Ukraine reports heavy tank battle with pro-Russians rebels

President Petro Poroshenko says about "200 insurgents used tanks to storm" Novolaspa in pre-dawn raid


Afp August 10, 2015
PHOTO: AFP

KIEV: Ukraine on Monday said it had repelled a rare tank assault by pro-Russian rebels that threatened to erase a shaky ceasefire and dangerously escalate the 16-month war in its breakaway east.

President Petro Poroshenko said about "200 insurgents used tanks to storm" Novolaspa — a village halfway between the separatists' de facto capital Donetsk and the Kiev-held port of Mariupol — in a pre-dawn raid that caught government soldiers off guard.

Chief of Staff General Viktor Muzhenko "informed the president that the Ukrainian forces gave a fitting rebuff and repelled all the attacks," the presidency said.

But the defence ministry later reported the insurgents mounting a second attack on the same village whose outcome was not immediately clear.

"Ignoring the truce agreements, our enemies are continuing to stage provocations that are meant to escalate the conflict," the defence ministry said in a statement.

The Ukrainian foreign ministry called the clashes "a dangerous indication of a further escalation to come". But the rebels denied the push and signalled that they had always had militia units stationed in Novolaspa.

"The armed forces of Ukraine simply put the village under a heavy shelling attack," a local separatist official told the rebels' main news site. "Novolaspa remains under the control of the People's Republic of Donetsk."

Kiev on Monday reported the death of one soldier while the insurgents accused government forces of killing a civilian in the rebel-held bastion of Gorlivka.

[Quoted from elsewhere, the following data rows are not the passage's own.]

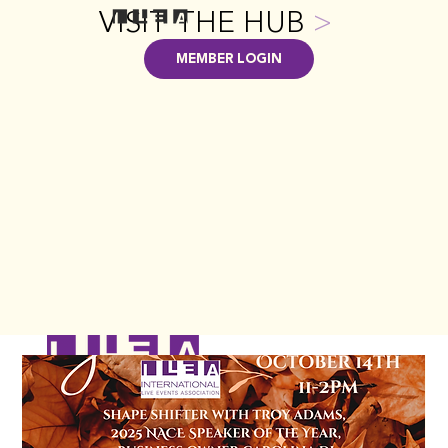
VISIT THE HUB
>
MEMBER LOGIN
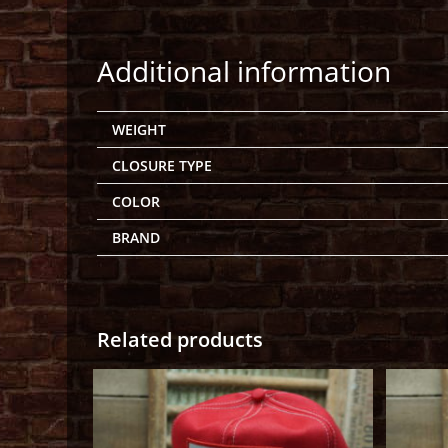
Additional information
WEIGHT
CLOSURE TYPE
COLOR
BRAND
Related products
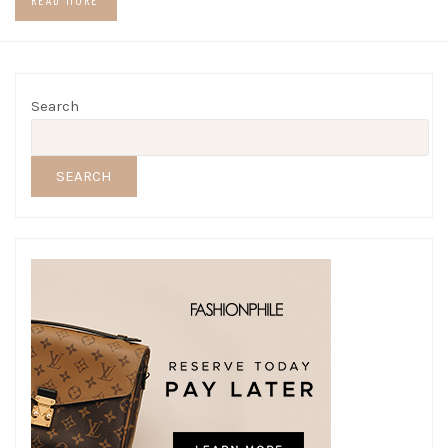
READ MORE
Search
SEARCH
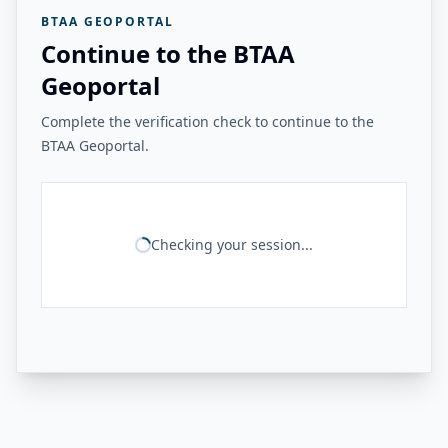
BTAA GEOPORTAL
Continue to the BTAA
Geoportal
Complete the verification check to continue to the
BTAA Geoportal.
Checking your session...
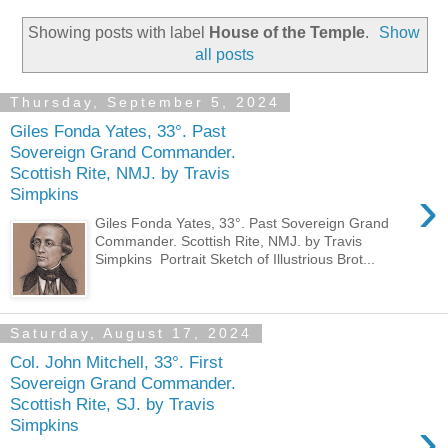
Showing posts with label
House of the Temple
.
Show
all posts
Thursday, September 5, 2024
Giles Fonda Yates, 33°. Past
Sovereign Grand Commander.
Scottish Rite, NMJ. by Travis
›
Simpkins
Giles Fonda Yates, 33°. Past Sovereign Grand
Commander. Scottish Rite, NMJ. by Travis
Simpkins Portrait Sketch of Illustrious Brot...
Saturday, August 17, 2024
Col. John Mitchell, 33°. First
Sovereign Grand Commander.
Scottish Rite, SJ. by Travis
›
Simpkins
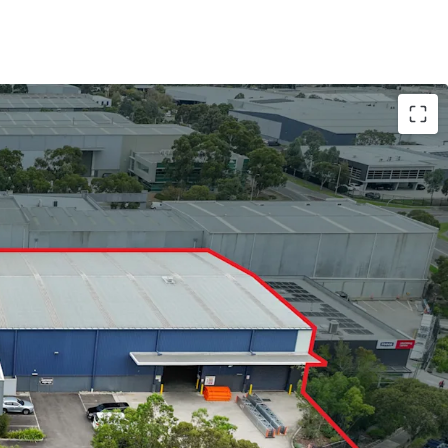
 3,432sqm*
e clearance
r doors
eather loading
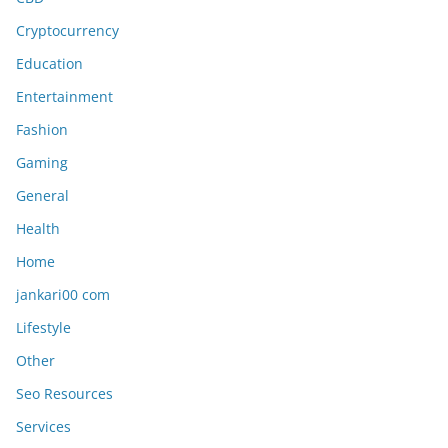
Cryptocurrency
Education
Entertainment
Fashion
Gaming
General
Health
Home
jankari00 com
Lifestyle
Other
Seo Resources
Services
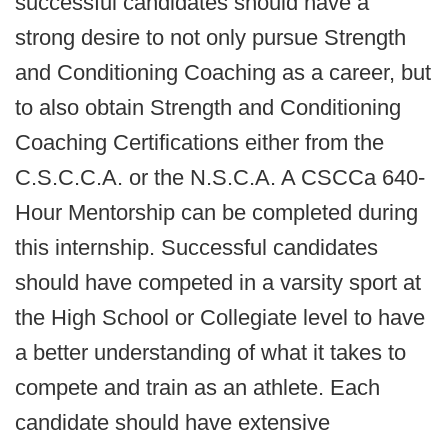
successful candidates should have a
strong desire to not only pursue Strength
and Conditioning Coaching as a career, but
to also obtain Strength and Conditioning
Coaching Certifications either from the
C.S.C.C.A. or the N.S.C.A. A CSCCa 640-
Hour Mentorship can be completed during
this internship. Successful candidates
should have competed in a varsity sport at
the High School or Collegiate level to have
a better understanding of what it takes to
compete and train as an athlete. Each
candidate should have extensive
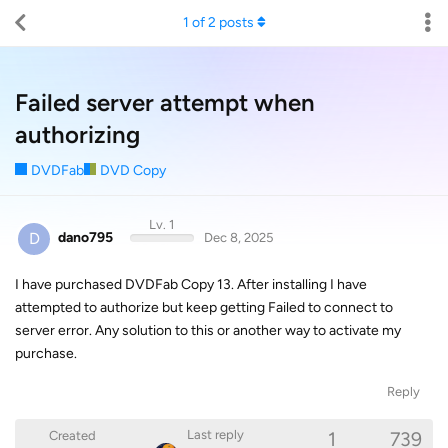
1
of
2
posts
Failed server attempt when
authorizing
DVDFab
DVD Copy
Lv. 1
D
dano795
Dec 8, 2025
I have purchased DVDFab Copy 13. After installing I have
attempted to authorize but keep getting Failed to connect to
server error. Any solution to this or another way to activate my
purchase.
Reply
1
739
Last reply
Created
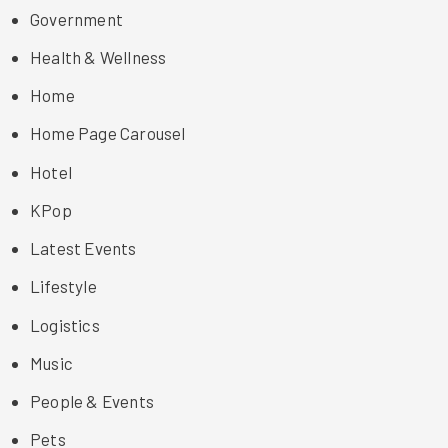
Government
Health & Wellness
Home
Home Page Carousel
Hotel
KPop
Latest Events
Lifestyle
Logistics
Music
People & Events
Pets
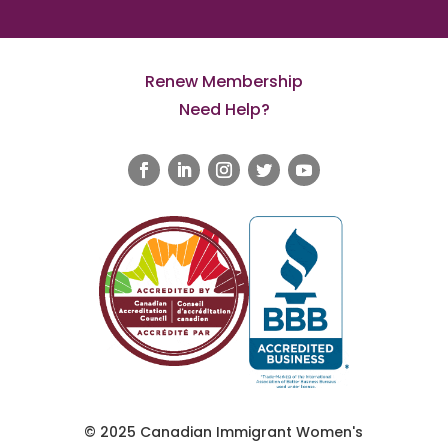
Renew Membership
Need Help?
© 2025 Canadian Immigrant Women's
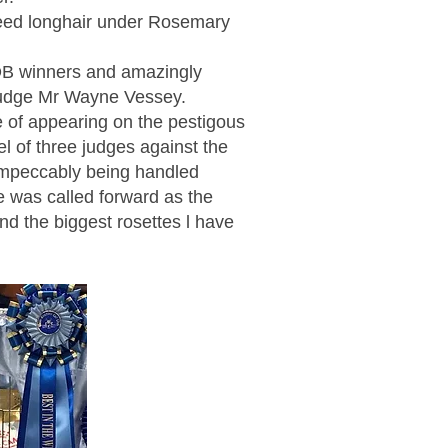
eed longhair under Rosemary
OB winners and amazingly
judge Mr Wayne Vessey.
e of appearing on the pestigous
el of three judges against the
 impeccably being handled
e was called forward as the
nd the biggest rosettes l have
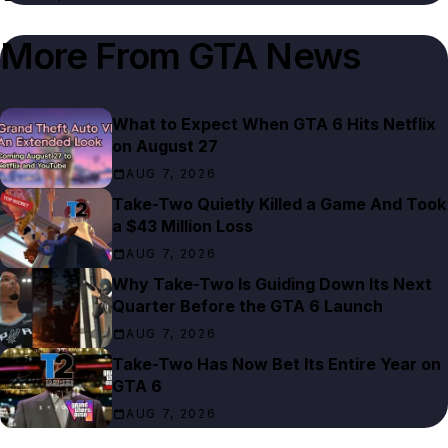
More From
GTA News
What to Expect When GTA 6 Hits Netflix
on August 27
AUG 7, 2026
Take-Two Quietly Killed a Game And Took
a $43 Million Loss
AUG 7, 2026
Why Take-Two Is Guiding Down Its Next
Quarter Before the GTA 6 Launch
AUG 7, 2026
Take-Two Has Now Bet Its Entire Year on
GTA 6
AUG 7, 2026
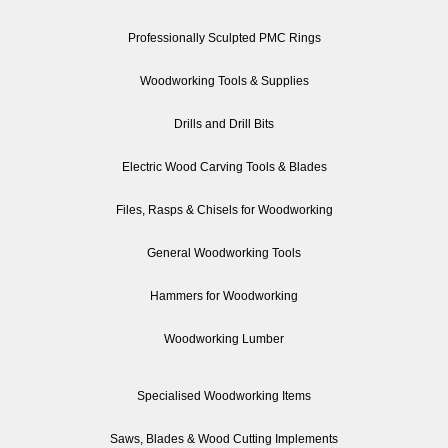
Professionally Sculpted PMC Rings
Woodworking Tools & Supplies
Drills and Drill Bits
Electric Wood Carving Tools & Blades
Files, Rasps & Chisels for Woodworking
General Woodworking Tools
Hammers for Woodworking
Woodworking Lumber
Specialised Woodworking Items
Saws, Blades & Wood Cutting Implements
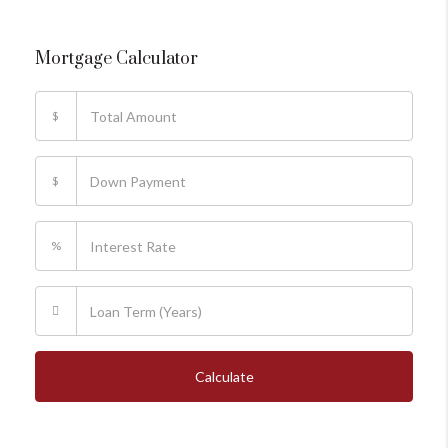
Mortgage Calculator
$
$
%
Calculate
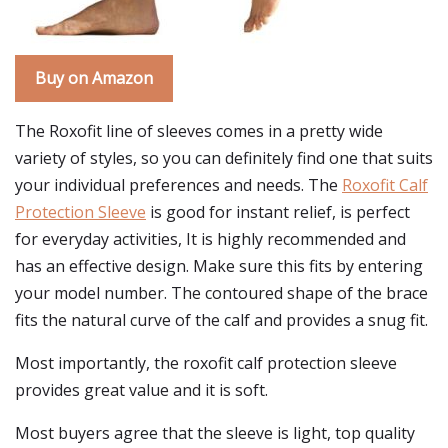
Buy on Amazon
The Roxofit line of sleeves comes in a pretty wide
variety of styles, so you can definitely find one that suits
your individual preferences and needs. The
Roxofit Calf
Protection Sleeve
is good for instant relief, is perfect
for everyday activities, It is highly recommended and
has an effective design. Make sure this fits by entering
your model number. The contoured shape of the brace
fits the natural curve of the calf and provides a snug fit.
Most importantly, the roxofit calf protection sleeve
provides great value and it is soft.
Most buyers agree that the sleeve is light, top quality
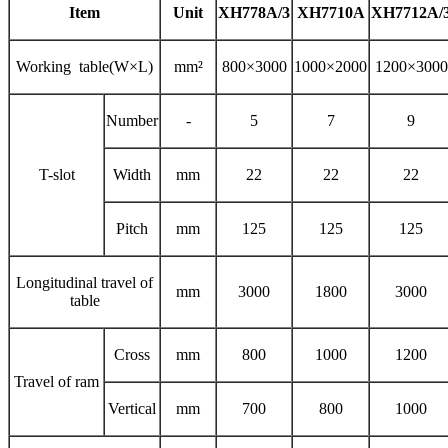
Item
Unit
XH778A/3
XH7710A
XH7712A/
Working table(W×L)
mm²
800×3000
1000×2000
1200×3000
Number
-
5
7
9
T-slot
Width
mm
22
22
22
Pitch
mm
125
125
125
Longitudinal travel of
mm
3000
1800
3000
table
Cross
mm
800
1000
1200
Travel of ram
Vertical
mm
700
800
1000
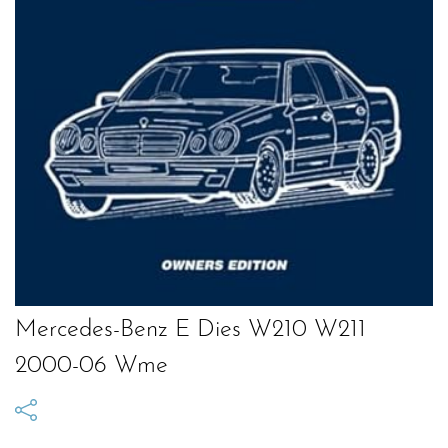
Mercedes-Benz E Dies W210 W211
2000-06 Wme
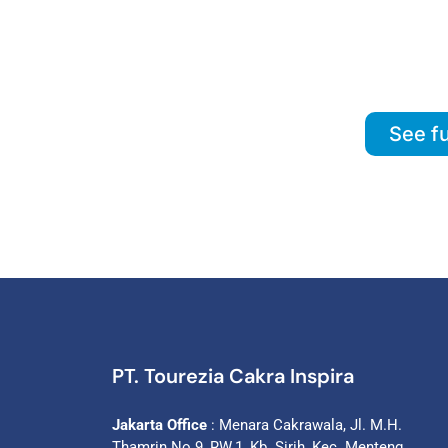
See fu
PT. Tourezia Cakra Inspira
Jakarta Office
: Menara Cakrawala, Jl. M.H.
Thamrin No.9, RW.1, Kb. Sirih, Kec. Menteng,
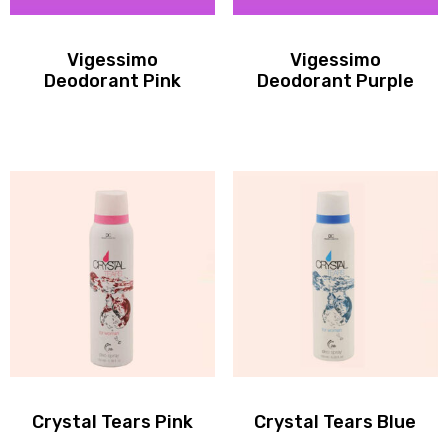
Vigessimo
Vigessimo
Deodorant Pink
Deodorant Purple
Crystal Tears Pink
Crystal Tears Blue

The two self-proclaimed republics of Donetsk and Lugansk launched their revolt shortly after the February 2014 ouster of a Moscow-backed president in Kiev and Russia's subsequent seizure of Ukraine's Crimea peninsula.

The clashes have killed more than 6,800 people and sent Moscow's relations with the West crashing to their lowest point since the Cold War.

The fighting has also left 1.4 million homeless and sent Ukraine's economy — heavily dependent on exports from the industrial east of the country — into a tailspin.

The West is still pinning hope on a February truce agreement that has often been ignored but also kept the fighting limited to a flashpoints in the Russian-speaking east of the former Soviet state.

The latest reported clashes came one day after a special monitoring mission from the Organisation for Security and Co-operation in Europe saw several of its armoured vehicles torched outside its headquarters in Donetsk.

Poroshenko said Monday's reported tank battles around Novolaspa and Sunday's attack on the OSCE vehicles were all part of the rebels' attempt to raise tensions and erase any achievements of the February truce.

But the insurgents accused Kiev of provoking the violence.

"We are on constant alert for a possible new wave of military activities," rebel chief Alexander Zakharchenko warned on Friday. "We are ready for anything."

Tensions are rising ahead of the two separatist regions' plans to stage elections this autumn that Kiev has already condemned as illegal.

A recent rise in the number protests against the OSCE mission has also alarmed European leaders who had hoped to see the final terms of a peace agreement concluded by the end of the year.

Germany Chancellor Angela Merkel and French President Francois Hollande have held two teleconferences with Putin and Poroshenko in the past month aimed at reviving the peace process and tackling what have become increasingly intractable disputes.